Cluster Analysis Flashcards
What type of learning is cluster analysis?
Unsupervised
What does cluster analysis do?
Group data points into clusters based on certain characteristics
Along the lines of maximie and minmize, what does cluster analysis do?
Maximize the similarity within a cluster and minmiize similarity between clusters
What is intra-clusters?
Distances are minimized
What is inter-cluster?
Distances are maximizes
What are the two types of clustering methods?
Partitional clustering and hierarchical clustering
What are the 2 methods of partional clustering?
K means and k medoids
What are 2 methods of hierarchical clustering?
Agglomerative (bottom up) and divisive (top-down)
What are the 4 types of clusters?
- Center based
- Contiguous
- Density-based
- Conceptual
What is center based clusters?
Defining a cluster by its centroids
What are the two ways to define a cluster by its centroid?
- either the average of all the points in the cluster or
- medoid, the most representative point in the cluster.
What is contiguous?
Hierarchical clustering, based on the proximity of data points
What is density based clustering?
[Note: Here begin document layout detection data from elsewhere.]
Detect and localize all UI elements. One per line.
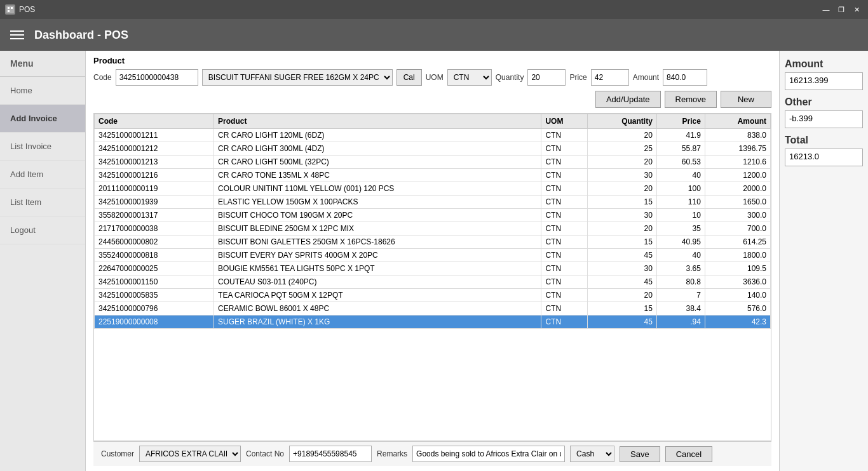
- product-section: Product Code BISCUIT TUFFANI SUGER FREE …: [93, 56, 771, 86]
- amount-label: Amount: [633, 73, 659, 82]
- cell-price: 41.9: [656, 129, 705, 142]
- sidebar-item-logout[interactable]: Logout: [0, 216, 85, 244]
- cell-quantity: 30: [587, 169, 656, 182]
- table-row[interactable]: 34251000001216 CR CARO TONE 135ML X 48PC…: [95, 169, 771, 182]
- uom-select[interactable]: CTN: [447, 69, 492, 86]
- table-row[interactable]: 35524000000818 BISCUIT EVERY DAY SPRITS …: [95, 249, 771, 262]
- svg-rect-3: [8, 10, 10, 12]
- code-label: Code: [93, 73, 112, 82]
- cell-product: CR CARO LIGHT 500ML (32PC): [214, 156, 541, 169]
- col-product: Product: [214, 114, 541, 129]
- table-row[interactable]: 34251000001213 CR CARO LIGHT 500ML (32PC…: [95, 156, 771, 169]
- table-row[interactable]: 20111000000119 COLOUR UNITINT 110ML YELL…: [95, 182, 771, 196]
- product-select[interactable]: BISCUIT TUFFANI SUGER FREE 162GM X 24PC: [202, 69, 393, 86]
- cell-uom: CTN: [541, 315, 587, 329]
- table-row[interactable]: 34251000005835 TEA CARIOCA PQT 50GM X 12…: [95, 289, 771, 302]
- cell-price: 55.87: [656, 142, 705, 156]
- sidebar-menu-label: Menu: [0, 51, 85, 77]
- remarks-input[interactable]: [412, 446, 565, 462]
- quantity-label: Quantity: [496, 73, 524, 82]
- product-title: Product: [93, 56, 771, 65]
- cell-code: 34251000001211: [95, 129, 214, 142]
- sidebar-item-add-invoice[interactable]: Add Invoice: [0, 105, 85, 133]
- cell-uom: CTN: [541, 262, 587, 275]
- table-row[interactable]: 34251000001212 CR CARO LIGHT 300ML (4DZ)…: [95, 142, 771, 156]
- cell-quantity: 45: [587, 275, 656, 289]
- cell-amount: 1210.6: [705, 156, 770, 169]
- cell-uom: CTN: [541, 236, 587, 249]
- table-row[interactable]: 24456000000802 BISCUIT BONI GALETTES 250…: [95, 236, 771, 249]
- new-button[interactable]: New: [721, 91, 771, 108]
- cancel-button[interactable]: Cancel: [665, 446, 712, 462]
- code-input[interactable]: [116, 69, 198, 86]
- cell-code: 21717000000038: [95, 222, 214, 236]
- sidebar-item-add-item[interactable]: Add Item: [0, 161, 85, 189]
- sidebar: Menu Home Add Invoice List Invoice Add I…: [0, 51, 86, 471]
- cell-product: COLOUR UNITINT 110ML YELLOW (001) 120 PC…: [214, 182, 541, 196]
- contact-input[interactable]: [289, 446, 372, 462]
- cell-code: 20111000000119: [95, 182, 214, 196]
- close-button[interactable]: ✕: [850, 3, 863, 16]
- sidebar-item-list-item[interactable]: List Item: [0, 189, 85, 216]
- cell-amount: 1200.0: [705, 169, 770, 182]
- price-label: Price: [569, 73, 587, 82]
- table-row[interactable]: 34251000001211 CR CARO LIGHT 120ML (6DZ)…: [95, 129, 771, 142]
- cell-quantity: 20: [587, 289, 656, 302]
- table-header: Code Product UOM Quantity Price Amount: [95, 114, 771, 129]
- cell-quantity: 20: [587, 182, 656, 196]
- total-section: Total 16213.0: [785, 135, 863, 166]
- price-input[interactable]: [591, 69, 629, 86]
- cell-quantity: 20: [587, 156, 656, 169]
- table-row[interactable]: 22519000000008 SUGER BRAZIL (WHITE) X 1K…: [95, 315, 771, 329]
- cell-quantity: 20: [587, 222, 656, 236]
- cell-price: 35: [656, 222, 705, 236]
- table-row[interactable]: 34251000000796 CERAMIC BOWL 86001 X 48PC…: [95, 302, 771, 315]
- header-title: Dashboard - POS: [34, 29, 128, 42]
- quantity-input[interactable]: [527, 69, 566, 86]
- table-row[interactable]: 34251000001150 COUTEAU S03-011 (240PC) C…: [95, 275, 771, 289]
- cell-amount: 42.3: [705, 315, 770, 329]
- cell-product: CR CARO TONE 135ML X 48PC: [214, 169, 541, 182]
- cell-uom: CTN: [541, 275, 587, 289]
- customer-select[interactable]: AFRICOS EXTRA CLAIR: [139, 446, 241, 462]
- cell-price: .94: [656, 315, 705, 329]
- hamburger-menu[interactable]: [10, 30, 24, 39]
- right-panel: Amount 16213.399 Other -b.399 Total 1621…: [779, 51, 868, 471]
- amount-panel-value: 16213.399: [785, 72, 863, 90]
- table-row[interactable]: 21717000000038 BISCUIT BLEDINE 250GM X 1…: [95, 222, 771, 236]
- sidebar-item-list-invoice[interactable]: List Invoice: [0, 133, 85, 161]
- customer-label: Customer: [101, 449, 134, 458]
- amount-input[interactable]: [663, 69, 707, 86]
- cell-price: 10: [656, 209, 705, 222]
- col-price: Price: [656, 114, 705, 129]
- cell-quantity: 30: [587, 209, 656, 222]
- cell-code: 34251000001213: [95, 156, 214, 169]
- cell-product: CR CARO LIGHT 300ML (4DZ): [214, 142, 541, 156]
- cell-price: 110: [656, 196, 705, 209]
- cell-uom: CTN: [541, 129, 587, 142]
- cell-price: 100: [656, 182, 705, 196]
- add-update-button[interactable]: Add/Update: [595, 91, 661, 108]
- cell-code: 22519000000008: [95, 315, 214, 329]
- cell-code: 35582000001317: [95, 209, 214, 222]
- cell-price: 40: [656, 169, 705, 182]
- sidebar-item-home[interactable]: Home: [0, 77, 85, 105]
- cell-price: 60.53: [656, 156, 705, 169]
- cell-product: BISCUIT BLEDINE 250GM X 12PC MIX: [214, 222, 541, 236]
- main-layout: Menu Home Add Invoice List Invoice Add I…: [0, 51, 868, 471]
- remove-button[interactable]: Remove: [665, 91, 717, 108]
- table-row[interactable]: 34251000001939 ELASTIC YELLOW 150GM X 10…: [95, 196, 771, 209]
- minimize-button[interactable]: —: [820, 3, 832, 16]
- cell-code: 34251000001212: [95, 142, 214, 156]
- maximize-button[interactable]: ❐: [835, 3, 848, 16]
- cell-amount: 109.5: [705, 262, 770, 275]
- table-row[interactable]: 35582000001317 BISCUIT CHOCO TOM 190GM X…: [95, 209, 771, 222]
- cell-code: 35524000000818: [95, 249, 214, 262]
- cell-amount: 1650.0: [705, 196, 770, 209]
- cal-button[interactable]: Cal: [397, 69, 422, 86]
- cell-uom: CTN: [541, 196, 587, 209]
- payment-select[interactable]: CashCreditCheque: [570, 446, 614, 462]
- col-quantity: Quantity: [587, 114, 656, 129]
- table-row[interactable]: 22647000000025 BOUGIE KM5561 TEA LIGHTS …: [95, 262, 771, 275]
- save-button[interactable]: Save: [620, 446, 660, 462]
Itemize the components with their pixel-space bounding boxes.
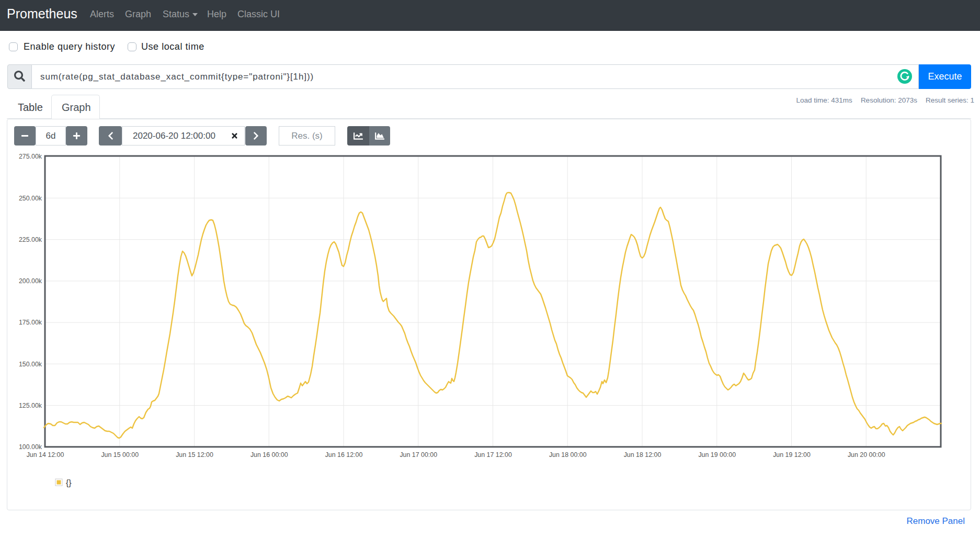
svg-text:125.00k: 125.00k (19, 402, 42, 409)
svg-text:Jun 19 12:00: Jun 19 12:00 (773, 451, 811, 458)
svg-text:Jun 15 12:00: Jun 15 12:00 (176, 451, 213, 458)
svg-text:Jun 20 00:00: Jun 20 00:00 (848, 451, 885, 458)
svg-text:225.00k: 225.00k (19, 236, 42, 243)
svg-text:Jun 18 00:00: Jun 18 00:00 (549, 451, 587, 458)
svg-text:Jun 17 12:00: Jun 17 12:00 (474, 451, 512, 458)
svg-text:Jun 17 00:00: Jun 17 00:00 (400, 451, 437, 458)
svg-text:250.00k: 250.00k (19, 195, 42, 202)
svg-text:Jun 15 00:00: Jun 15 00:00 (101, 451, 139, 458)
svg-text:175.00k: 175.00k (19, 319, 42, 326)
svg-text:{}: {} (66, 478, 72, 487)
svg-text:100.00k: 100.00k (19, 443, 42, 451)
svg-text:Jun 18 12:00: Jun 18 12:00 (624, 451, 662, 458)
svg-text:150.00k: 150.00k (19, 361, 42, 368)
svg-text:Jun 16 00:00: Jun 16 00:00 (250, 451, 288, 458)
svg-text:Jun 16 12:00: Jun 16 12:00 (325, 451, 363, 458)
svg-text:200.00k: 200.00k (19, 277, 42, 285)
svg-text:Jun 14 12:00: Jun 14 12:00 (27, 451, 64, 458)
svg-text:Jun 19 00:00: Jun 19 00:00 (698, 451, 736, 458)
svg-text:275.00k: 275.00k (19, 153, 42, 160)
And an example
DBSCAN, wher eit identifies clusters as dense regions of points
What is conceptual clustering? And an example
Latent class analysis, where clusters are formed based on shared underlying concepts or models
What is the formula that expresses similarity under clustering?
d(x,y)
What is the most popular similarity measure in clusters?
Euclidean distance
When does the euclidean distance work well with?
Numeric, continuous data in spherical clusters
Name three more distance measures good for cluster similarity?
- Correlation
- Cosine similarity
- Manhattan distance
What is the correlation distance measure?
Based similarity
What is the cosine similarity distance measure?
For high-dimensional text data or sparse vectors